# Advice regarding a Lump sum



## sheffo (26 Jul 2011)

Hi, I currently own along with my partner 2 properties, one which is an investment property and a new build which is our PPR. Our mortgage on the new build is approx. €250k over 30 years with BOI which is fixed for 3 years. The mortgage on the investment property is approx. €150k variable and has 18 years left on a 25 year mortgage. We tried selling the investment property and had sale aggreed on a few occasions over the last year but all fell through due to banks not lending to the potential buyers. This is not the end of the world though as we have been able to rent the property. However with rents dropping in the area the rent currently needs to be topped up by €300 per month to pay the mortgage. Both myself and my partner are in permanent jobs currently.
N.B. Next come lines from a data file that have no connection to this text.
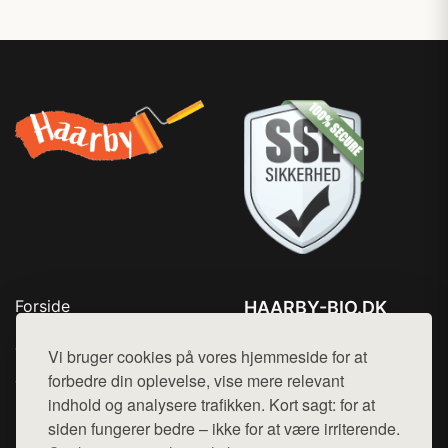
Forside
HAARBY-BIO.DK
Produkter
Tlf. 78768672
Top Rabatter
Vi bruger cookies på vores hjemmeside for at
Mail:
hej@want.dk
Jotun maling
forbedre din oplevelse, vise mere relevant
Kontakt
indhold og analysere trafikken. Kort sagt: for at
Cookie- og privatlivspolitik
siden fungerer bedre – ikke for at være irriterende.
We have approx. €50k in savings currently with RABO.My question is do people think I should pay off a lump sum from the investment property mortgage to reduce the mortgage? (unstability of the euro a worry regarding my savings) Note.It is not possible to pay a lump sum off my PPR mortgage due to it being fixed currently. Many thanks in advance for any advice


----------



## Brendan Burgess (26 Jul 2011)

Please edit your post to follow the format of the Money Makeover section or else post in another forum

Brendan


----------



## RMCF (30 Jul 2011)

Not an answer to your original question sheffo, but if you are renting one property, don't forget about having to make a tax return, so not only will you have to add €300 monthly to cover the rental propertys mortgage, but will have to pay tax on the rental income too.


----------